Croatia will give land and an office building in Zagreb collectively valued at about $4 million to the city’s Jewish community as restitution for property expropriated during World War II.
According to the World Jewish Restitution Organization, the community will receive a six-story building and a surrounding land parcel owned by the government in the central part of the capital to replace a building once owned by the local Jewish burial society.
The Nazi-allied government confiscated the original building during the war and it was nationalized by the Communist government.
The income from the property will help to fund the operation of the Zagreb Jewish community’s senior-care facility and other communal programs.
“This is a long-awaited, but important first step in addressing the legacy of the Holocaust in Croatia and in ensuring that the Jewish community can continue to revitalize itself in a democratic Croatia,” Daniel Mariaschin, head of the WJRO negotiating team and executive vice president of B’nai B’rith International, said in a news release issued by the WJRO.
The WJRO’s chair of operations, Gideon Taylor, said his group welcomed the decision. He added, “We ask that the government build on this positive action by returning additional properties to the Jewish community and providing restitution for private and heirless Jewish-owned properties.”
In 1997, the Zagreb Jewish Community filed a claim for the return of the original building, which was built in 1927 by the Jewish burial society.

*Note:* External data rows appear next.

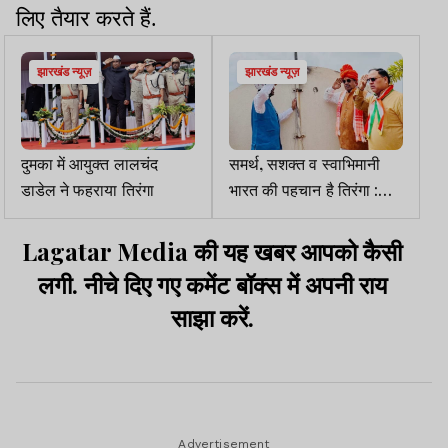
लिए तैयार करते हैं.
झारखंड न्यूज़
झारखंड न्यूज़
दुमका में आयुक्त लालचंद
समर्थ, सशक्त व स्वाभिमानी
डाडेल ने फहराया तिरंगा
भारत की पहचान है तिरंगा :
बाबूलाल
Lagatar Media की यह खबर आपको कैसी
लगी. नीचे दिए गए कमेंट बॉक्स में अपनी राय
साझा करें.
Advertisement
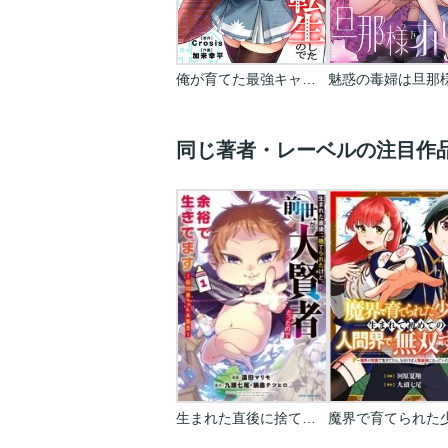
俺が育てた最強キャラに転生したので、歯向かうヤツはすべてぶん殴って生きる事にしました。
同じ著者・レーベルの注目作
生まれた直後に捨てられたけど､前世が大賢者だったので余裕で生きてます ～最強赤ちゃん大暴走～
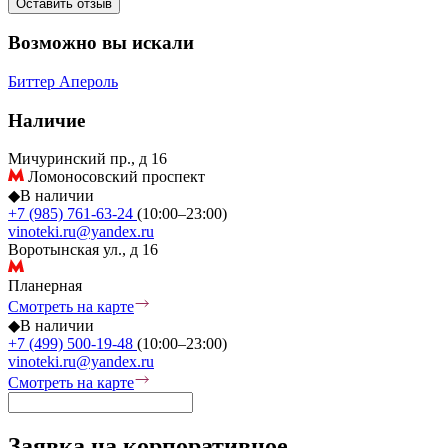
Оставить отзыв
Возможно вы искали
Биттер
Апероль
Наличие
Мичуринский пр., д 16
Ломоносовский проспект
◆
В наличии
+7 (985) 761-63-24
(10:00–23:00)
vinoteki.ru@yandex.ru
Воротынская ул., д 16
Планерная
Смотреть на карте
◆
В наличии
+7 (499) 500-19-48
(10:00–23:00)
vinoteki.ru@yandex.ru
Смотреть на карте
Заявка на корпоративное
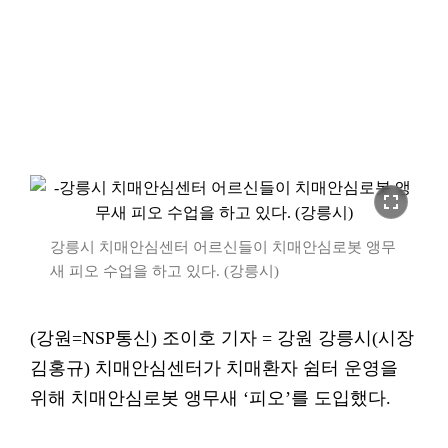
fullscreen
강릉시 치매안심센터 어르신들이 치매안심로봇 앵무
새 피오 수업을 하고 있다. (강릉시)
(강원=NSP통신) 조이호 기자 = 강원 강릉시(시장
김홍규) 치매안심센터가 치매환자 쉼터 운영을
위해 치매안심로봇 앵무새 ‘피오’를 도입했다.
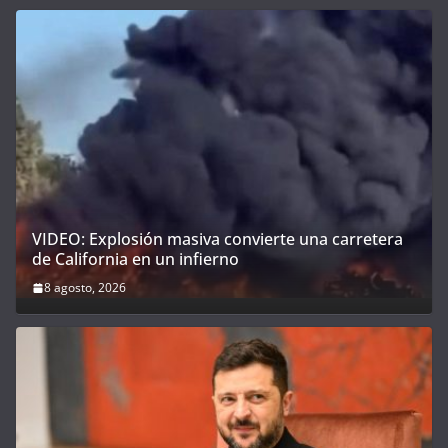
VIDEO: Explosión masiva convierte una carretera
de California en un infierno
8 agosto, 2026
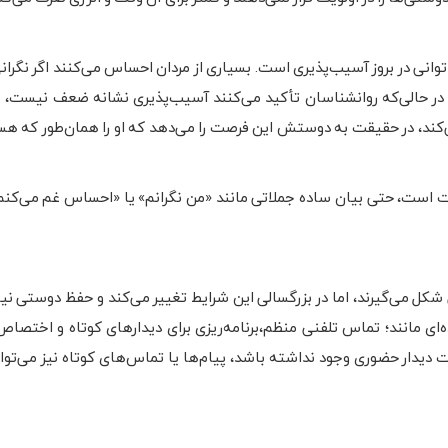
توانی در بروز آسیب‌پذیری است. بسیاری از مردان احساس می‌کنند اگر نگرانی
 در حالی‌که روانشناسان تأکید می‌کنند آسیب‌پذیری نشانه ضعف نیست، ب
‌کند، در حقیقت به دوستش این فرصت را می‌دهد که او را همان‌طور که هس
ست، حتی بیان ساده جملاتی مانند «من نگرانم» یا «احساس غم می‌کنم»
 شکل می‌گیرند، اما در بزرگسالی این شرایط تغییر می‌کند و حفظ دوستی نیا
‌ای مانند؛ تماس تلفنی منظم،برنامه‌ریزی برای دیدارهای کوتاه و اختصاص 
 دیدار حضوری وجود نداشته باشد، پیام‌ها یا تماس‌های کوتاه نیز می‌تو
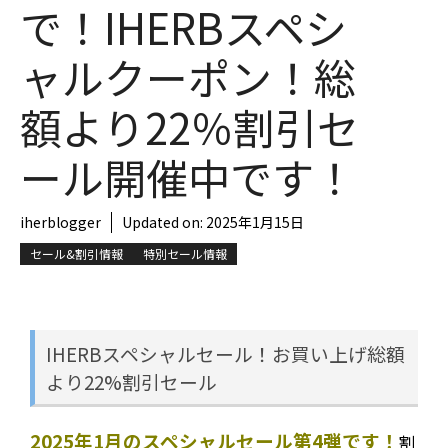
で！IHERBスペシ
ャルクーポン！総
額より22％割引セ
ール開催中です！
iherblogger
Updated on:
2025年1月15日
セール&割引情報
特別セール情報
IHERBスペシャルセール！お買い上げ総額
より22%割引セール
2025年1月のスペシャルセール第4弾です！
割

Croatia’s Jewish communities submitted claims for 135 communal properties under Croatia’s 1996 restitution law, but only 15 non-cemetery properties have been returned, according to the WRJO, which noted that the country’s restitution law does not apply to property seized during the Holocaust or allow claims by citizens of most foreign countries. Croatia also has not provided restitution for heirless Jewish-owned property confiscated during the Holocaust.
Before World War II, more than 25,000 Jews lived in what is now Croatia; about 6,000 survived. Today, some 2,000 Jews live in Croatia, mostly in Zagreb.